Digital Fluency Pamela Maruschke Accenture

Digital Fluency – why do German-speaking women rank only mid-table?

How does digital fluency lead to greater educational attainment, better employment prospects and higher career progression? And why do Swiss, German, and Austrian women rank only mid-table in the digital fluency rankings? We talked to Pamela Maruschke, Managing Director at Accenture.

You are interested about how the Digital Fluency of women can be pushed? Pamela Maruschke is a speaker at Ada Lovelace Festival 2016 on 13th. & 14th. Oktober 2016 in Berlin.

Pamela, what is the key purpose of the Digital Fluency Model in Accenture’s “Getting to Equal” study?

The Digital Fluency Model describes the connections between digitization and women’s professional success. The initial question was whether greater digital fluency would lead to greater educational attainment, better employment prospects and higher career progression. So basically, we wanted to know how women can leverage digitization and whether digital fluency can accelerate progress towards gender equality at work.

According to your study, Swiss, German, and Austrian women are only mid-table in the digital fluency rankings. Why do you think this is?

Digitization opens up new professional opportunities for women, both through flexible working and new career paths. Men do also benefit, of course, but our study shows that digital fluency has a greater impact on women’s careers. Yet other countries are currently more successful in teaching women those skills and creating advancement opportunities for them. In the German-speaking countries, there is still room for improvement, be it through new leadership models, childcare, or better opportunities to acquire digital skills early on in the education process.

Was there something in the results that you personally found surprising?

The most surprising finding for me was that digital fluency already has a positive influence on women’s education and employment, but not on the number of women who advance into leadership positions. This shows how important it is to change corporate culture and basic attitudes. In the future, part-time working and career progression, or flexible working and leadership positions, should no longer be seen as mutually exclusive. We also need to work harder to kindle leadership ambitions in women and to create attractive job profiles for them.

Could you please explain the term “unconscious bias” and maybe illustrate it with an example from everyday life?

The term “unconscious bias” describes the prejudices and stereotypes we all carry with us subconsciously. Most of us prefer people who are similar to us in some way, for example those who were shaped by similar cultural influences such as education or personal experiences, which may unconsciously trigger positive or negative emotions. People we like may receive slightly preferential treatment, while we also send subtle messages which shut out other people. At work, this may make the difference between being invited for a job interview and later promoted, or never getting such an opportunity in the first place. To address this issue, we have launched the “Unconscious Bias” training series worldwide. These events highlight hidden preconceptions, prejudices, and expectations, bring them to participants’ attention, and help them make unbiased, objective decisions. Here is one example: At one of our training sessions, we showed our recruiters identical CVs. The candidate’s secondary education, higher education, and professional experience were the same. Only the name, origin, and gender changed. The result was astonishing: Despite the identical CVs, some colleagues said they would invite the candidate for an interview, while others said they would not. Their personal experiences clearly influenced their reactions to the CV they had in front of them. At Accenture, this training is compulsory for all managers and recruiters, and open to all other employees as well.
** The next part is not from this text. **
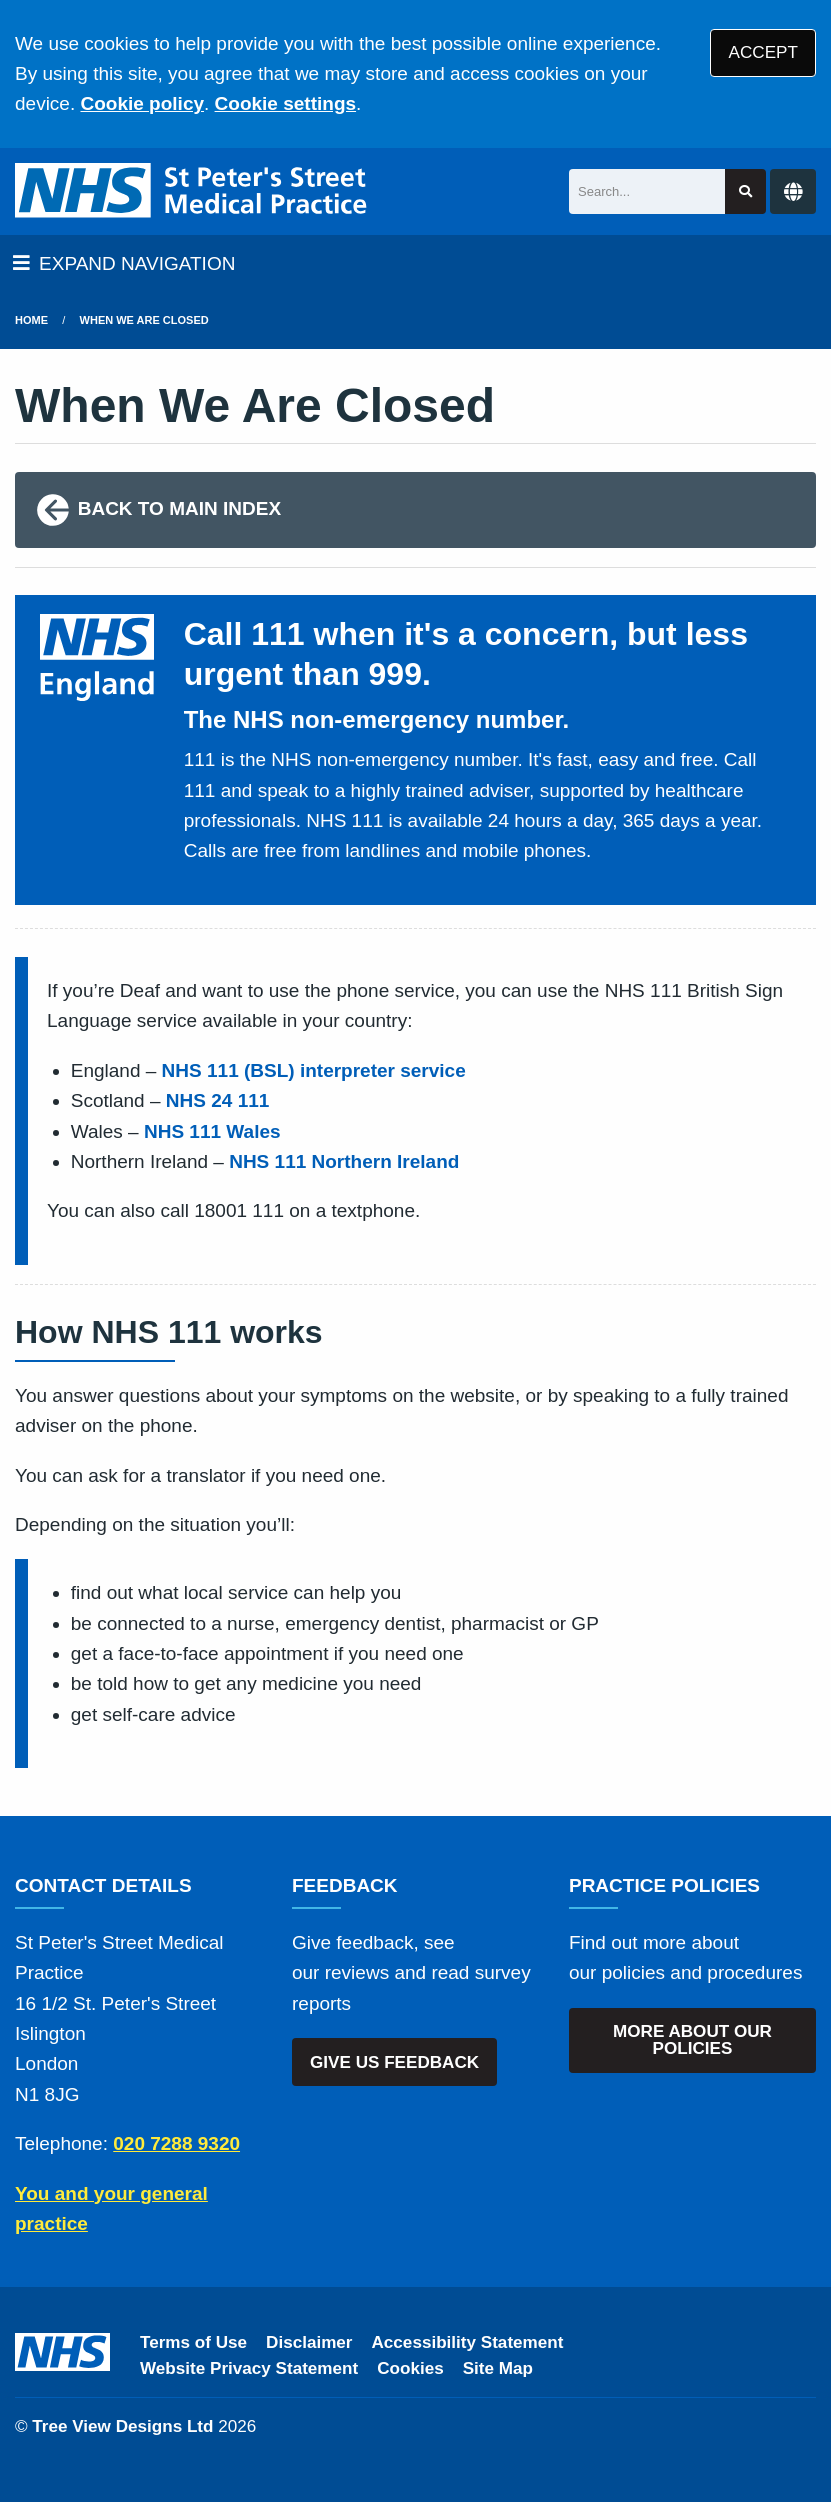 The image size is (831, 2502). I want to click on Cookie settings, so click(285, 103).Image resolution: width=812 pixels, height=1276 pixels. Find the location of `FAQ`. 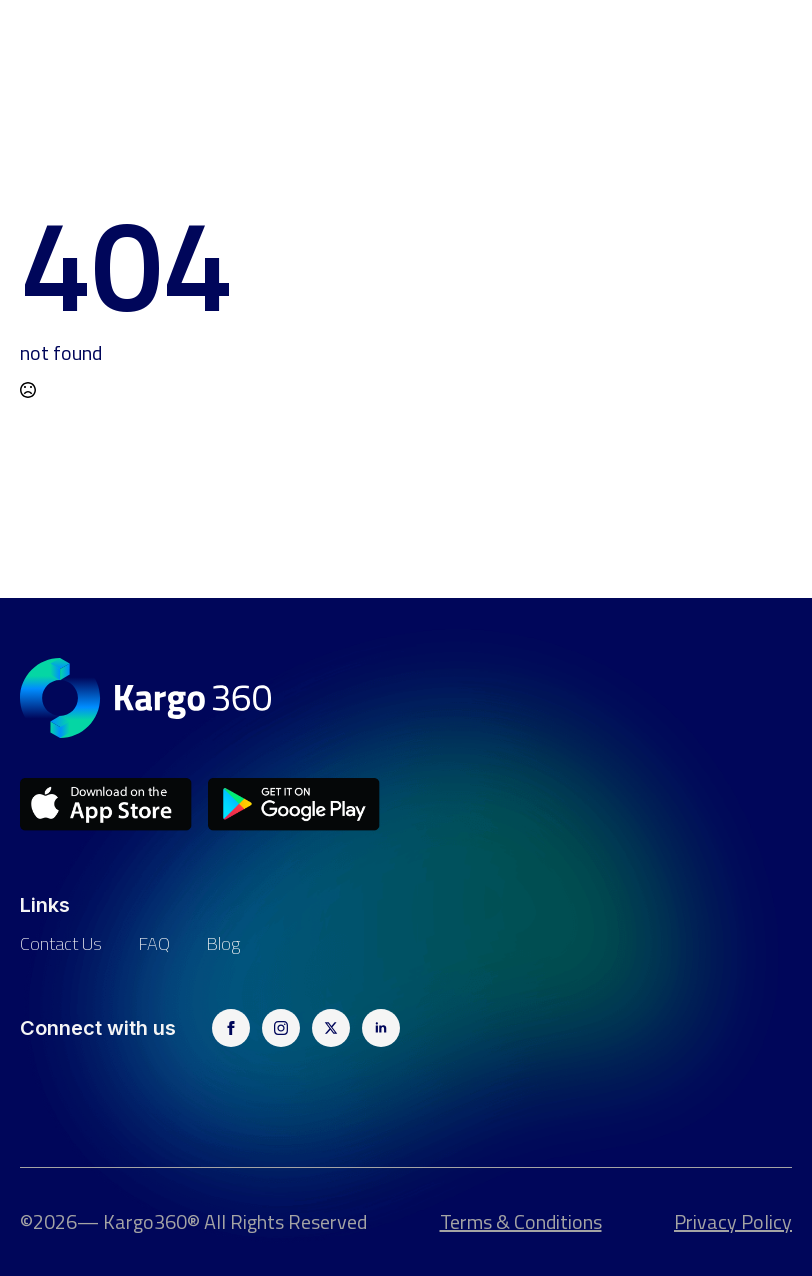

FAQ is located at coordinates (154, 943).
What makes the Ada Lovelace Festival so special for you personally, and for Accenture as a company, that you decided to support it as a Premium Partner?

Conferences like the Ada Lovelace Festival are important platforms. They show that women in IT are not just an isolated phenomenon, and of course they provide great networking opportunities. Female role models are vital for attracting women into STEM jobs. At the Ada Lovelace Festival, we meet those role models and hear their success stories. And for Accenture as an employer, it is also a great opportunity to present ourselves as an organization where diversity is a celebrated, living part of our culture, and where you can meet exciting people from many different backgrounds.